Albaret put alors se présenter, donnant à la fermière des journaux français et des lettres de soldats pour les habitants de St-Amand. C'est avec l'aide du commissaire de police NONON et de M. Paul MANCHE marchand de bicyclettes à St-Amand, qu'il remplit sa périlleuse mission, recueillant des renseignements à Valenciennes, Lille, Tournai, Douai. Les informations sont transmises grâce aux précieux pigeons-voyageurs.

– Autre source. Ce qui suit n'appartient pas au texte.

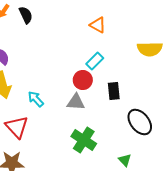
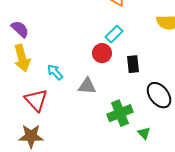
gray triangle: (76, 102) -> (87, 86), moved
green cross: (84, 140) -> (120, 113), moved, turned 35

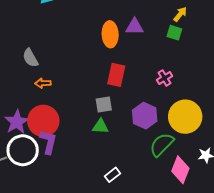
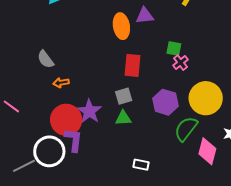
green square: (174, 33) -> (174, 48), moved
purple star: (17, 122) -> (89, 111), moved
white rectangle: (112, 175) -> (141, 165), turned 56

     Puis, au jour dit, un avion doit venir le reprendre, mais un épais brouillard empêche tout atterrissage, il attendra six jours de suite. Ne pouvant plus compter que sur lui-même, il se cache en foret de Raismes, M. Paul Manche insiste pour qu'il se réfugie chez lui, où durant trois mois et demi il se cache dans une citerne qu'il avait vidée à cet effet. Durant ce temps, les Allemands qui le cherchent interrogent et malmènent son épouse ; malgré son évacuation vers la France libre via la Belgique, l'Allemagne et la Suisse, elle décède le 14 Août 1917 à la villa Bellevue, hôpital auxiliaire d'Evian-les-Bains, première ville française libre à l'accueillir.

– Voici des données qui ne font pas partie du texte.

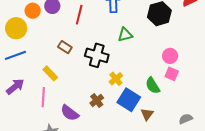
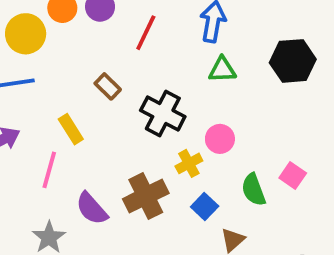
green triangle: (125, 35) -> (222, 70), moved
pink circle: (170, 56) -> (220, 139), moved
brown cross: (97, 100) -> (146, 196), size x1.6
blue square: (129, 100) -> (205, 207), size x0.6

     En janvier 1916, dans le but de rejoindre la France libre, il tente par trois fois de passer la frontière hollandaise, sans succès. Il revient à Rousies où demeurent ses beaux-parents : dénoncé, arrêté, il saute de l'automobile qui l'emmène à Maubeuge et reprend sa vie errante.

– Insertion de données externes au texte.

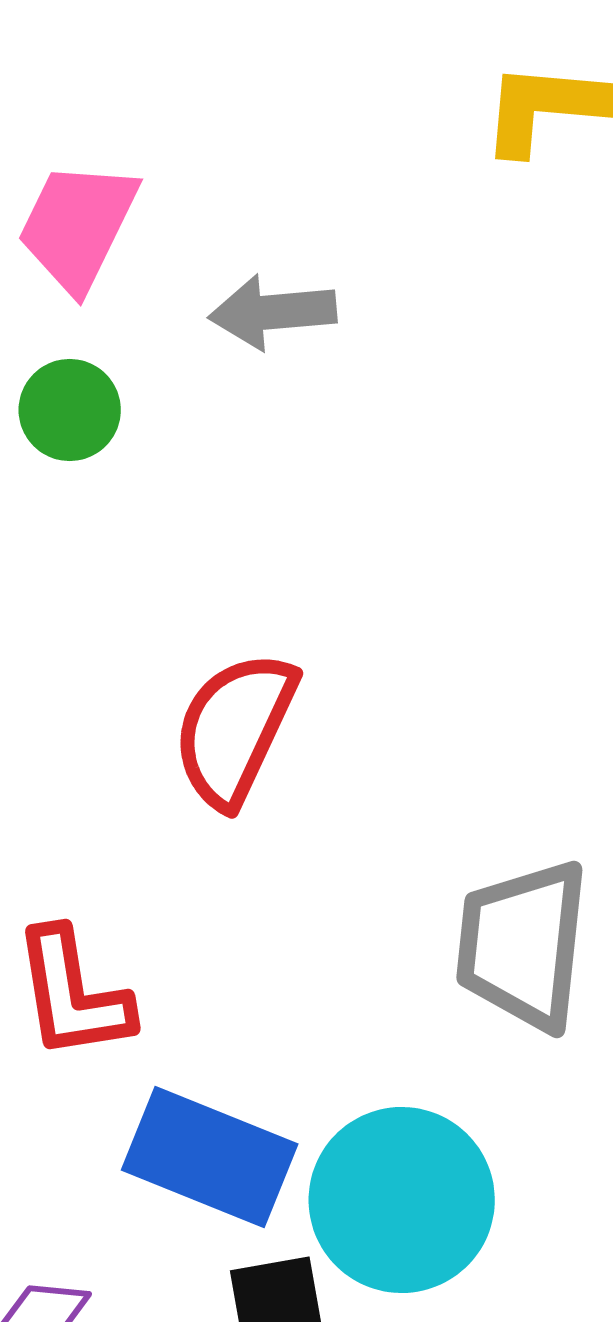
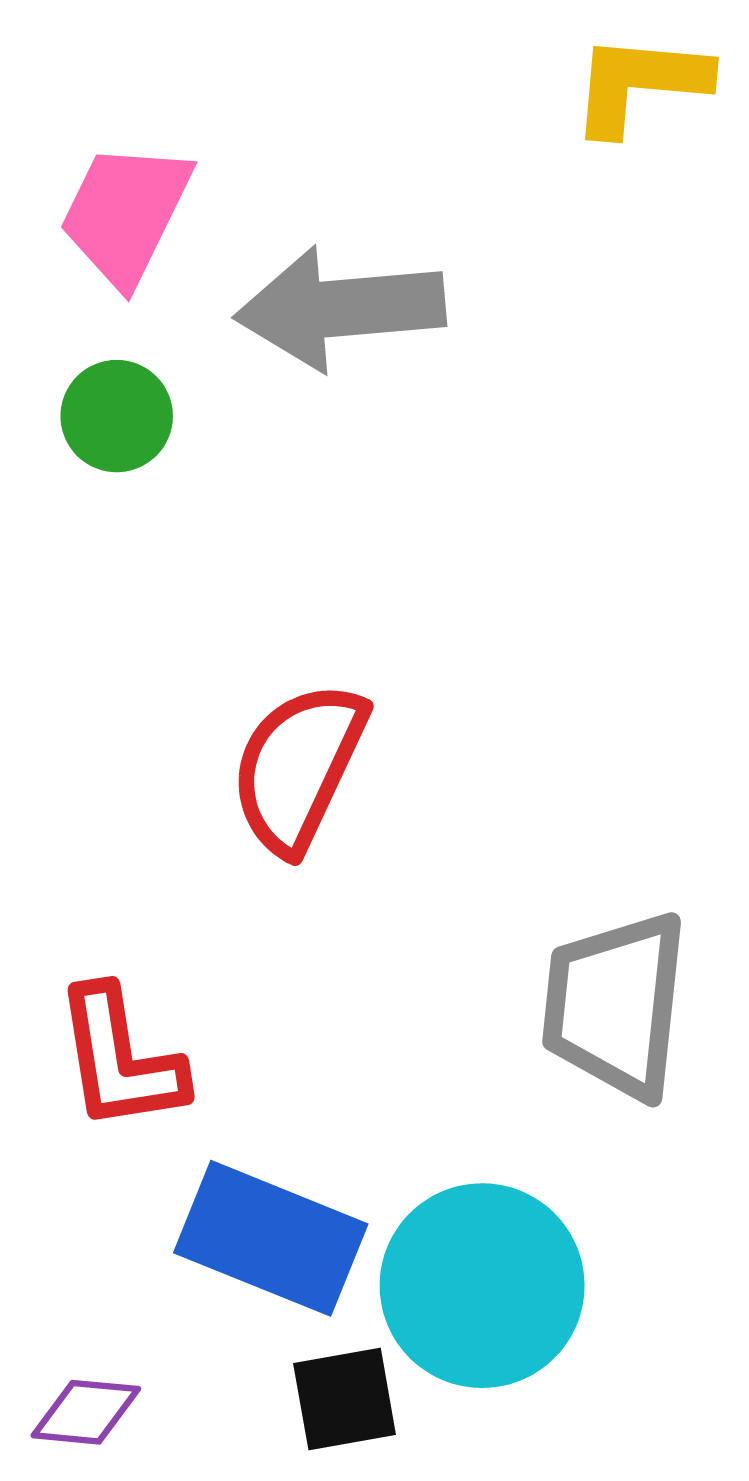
gray arrow: (273, 312) -> (340, 308), size x1.5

     Le 1er mai 1916, il est de nouveau arrêté, à Jeumont, alors qu'il repartait vers la frontière hollandaise. Les Allemands n'ont que peu de renseignements à son sujet, ce qui n'empêche pas le conseil de guerre siégeant à Maubeuge de le condamner à mort pour espionnage. Le 1er juin, alors que le peloton s'apprête à l'exécuter, arrive l'ordre de surseoir : une nouvelle dénonciation confirme l'arrivée d'un espion le 10/09/1915 à St Amand, mais ses amis lui ont forgé un alibi, et c'est un soldat allemand qui déclare qu'à cette date le suspect se trouvait à Rousies.

     Innocenté, il est cependant envoyé dans une colonne de travailleurs (ZAB) s'efforçant encore selon certains de renseigner les alliés. Une nouvelle fois son activité a été relatée en détail aux Allemands et le 10/10/1918 il est arrêté, emprisonné à Valenciennes, puis dirigé vers la prison de Mons pour l'instruction de son procès. Le 3 novembre 1918 il s'évade de sa cellule. Mons est libéré par les Canadiens le 11/11/1918, jour de l'Armistice, il est définitivement libre.

     Il est cité à l'ordre du Grand Quartier Général en date du 01/01/1919. Sa citation lui vaut la médaille militaire et la croix de guerre avec palme.

citation
JORF du 03/05/1919

 

EvadésLa médaille des évadés, créée le 20/08/1926 lui sera accordée au titre de la guerre 1914-1918 par décret du 7/05/1929, avec citation à l'ordre de la division :

"Surpris par l'invasion, a réussi à s'évader pour se mettre à la disposition de l'autorité militaire".
(JO du 07/06/1929)

 

En décembre 1932 son État des Services mentionne une maladie grave, il décède à St-Amand le 11/03/1933.

 

Dans l'immédiat après-guerre, les tribunaux ont jugé les traîtres et dénonciateurs, ce dont la presse s'est fait l'écho. Camille Albaret a témoigné dans les procès de deux d'entre eux :

En mars 1919, à la suite d'une enquête faite par M. Nonon (cité plus haut) commissaire de police, la femme T..., de la Zinguerie est arrêtée et transférée à Lille sous l'inculpation de dénonciation de Camille Albaret.

GEdN1

En mai 1920 se tint devant la cour d'assise de Mons (B) le procès du sieur Félix-Aimé Bréda, né à Liège le 26 mars 1879, ex-marchand d'articles de pêche à Maubeuge. De nombreux faits lui étaient reprochés, dont celui de l'arrestation de Camille Albaret :

GEdN2

Bréda fut, pour l'ensemble des charges, condamné à mort, et la sentence commuée en détention.

 

Sources : "L'Egalité" de Roubaix Tourcoing, Le Grand Écho du Nord.